Last week, the Seattle Mariners announced that right-handed pitcher Zac Grotz had his contract purchased from Double-A Arkansas. Many people were probably wondering, “Just who the heck is he?”, as he has never been a top prospect, nor has he ever pitched above Double-A. The 26-year-old reliever has been a guy who I have been a fan of for a while, with my first mention of him on this site coming from the June 18, 2018 edition of Crash Course and then again after he was inked by Seattle in November. This is what I had to say about Grotz after he joined the Mariners organization:
“Grotz is one of my favorite minor leaguers. Personally, I was unsure whether or not he would be signed this offseason based on a mediocre 4.61 ERA with the Mets’ Class A Affiliate. When you look into his peripherals, however, you see exactly what he’s capable of. He posted a 2.83 FIP with a 9.34 K/9, a 1.35 BB/9 and a 0.45 HR/9 while falling victim to bad luck with opposing hitters reaching a .366 BABip. Based on his age, I would imagine he begins the season in Class A Advanced or Double-A and with strong results, could be a part of the 2019 Mariners based on the rebuild.”
Grotz spent the first four months of his tenure with the Mariners in Double-A, where he worked as both a starter and reliever. Over 57.1 innings, he managed to post a 2.51 ERA with a 2.72 FIP. Furthermore, he posted rather impressive per nine rates, including a 10.83 K/9, a 1.73 BB/9 and a 0.63 HR/9, while inducing grounders at an astounding 57.9 percent clip to a fly-ball rate of just 17.1 percent.

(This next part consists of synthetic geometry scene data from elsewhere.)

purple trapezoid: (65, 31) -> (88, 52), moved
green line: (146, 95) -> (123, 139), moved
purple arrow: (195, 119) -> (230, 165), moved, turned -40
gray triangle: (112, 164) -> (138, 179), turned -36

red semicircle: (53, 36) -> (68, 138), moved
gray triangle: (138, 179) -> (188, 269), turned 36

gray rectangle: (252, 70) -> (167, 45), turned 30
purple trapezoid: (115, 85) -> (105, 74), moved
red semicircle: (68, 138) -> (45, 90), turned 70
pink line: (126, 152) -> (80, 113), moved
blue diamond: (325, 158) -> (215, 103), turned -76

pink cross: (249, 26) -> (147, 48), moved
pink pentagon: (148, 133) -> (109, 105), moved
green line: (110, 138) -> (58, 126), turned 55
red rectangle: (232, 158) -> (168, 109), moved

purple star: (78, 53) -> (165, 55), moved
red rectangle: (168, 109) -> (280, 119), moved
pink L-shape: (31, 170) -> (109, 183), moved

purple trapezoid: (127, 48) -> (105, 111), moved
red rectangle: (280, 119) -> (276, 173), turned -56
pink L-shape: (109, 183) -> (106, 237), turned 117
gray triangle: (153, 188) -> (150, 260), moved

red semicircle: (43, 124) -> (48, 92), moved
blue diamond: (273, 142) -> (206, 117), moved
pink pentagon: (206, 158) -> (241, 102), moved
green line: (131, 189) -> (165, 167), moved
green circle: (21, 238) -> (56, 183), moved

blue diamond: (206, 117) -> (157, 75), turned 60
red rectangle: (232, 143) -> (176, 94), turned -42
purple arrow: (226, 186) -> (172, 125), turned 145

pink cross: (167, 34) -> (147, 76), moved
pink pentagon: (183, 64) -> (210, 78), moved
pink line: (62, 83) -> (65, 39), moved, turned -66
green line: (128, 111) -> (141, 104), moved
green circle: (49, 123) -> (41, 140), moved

These numbers don’t seem like any fluke either, as opponents had a .312 BABIP and a 77.6 LOB percent, which both check in around the league averages, and his HR/FB rate was considerably higher than it has ever been (albeit against a reasonably small sample size). Throughout his minor-league career, he has always been a control-oriented ground-ball pitcher, walking more than 2.0 per nine innings just once (2.12 BB/9 over 17 innings in Short Season A); he has typically sat in the upper 40’s to lower 50’s in ground-ball rates.
Grotz landing with Seattle could be a blessing, or a curse. On one hand, the Mariners are known for tweaking the periphery of their 40-man roster quite frequently, meaning Grotz could simply be a place holder until Dealin’ Dipoto finds another guy on the waiver wire that he likes better. On the other hand, the Mariners don’t have much in terms of bullpen depth, especially after the Major League Baseball trade deadline, and aren’t in the playoff hunt as we head into the stretch run of 2019. With this in mind, they could give the 26-year-old some time to show them what he can do with the hopes that he can stick and be a part of the 2020 bullpen.
Grotz isn’t your typical call-up. The Mariners could very well designate him for assignment, only for him to never be seen on a major-league mound again, as he never gained any prospect ranking consideration pitching in the independent leagues and has been released by three different organizations — despite strong results with the Houston Astros and Los Angeles Dodgers. Alternatively, however, the Mariners, or any other team, could look past the lack of fanfare and look straight into his numbers, which prove that he has the potential to be a very strong asset to their major-league roster both now and in the future.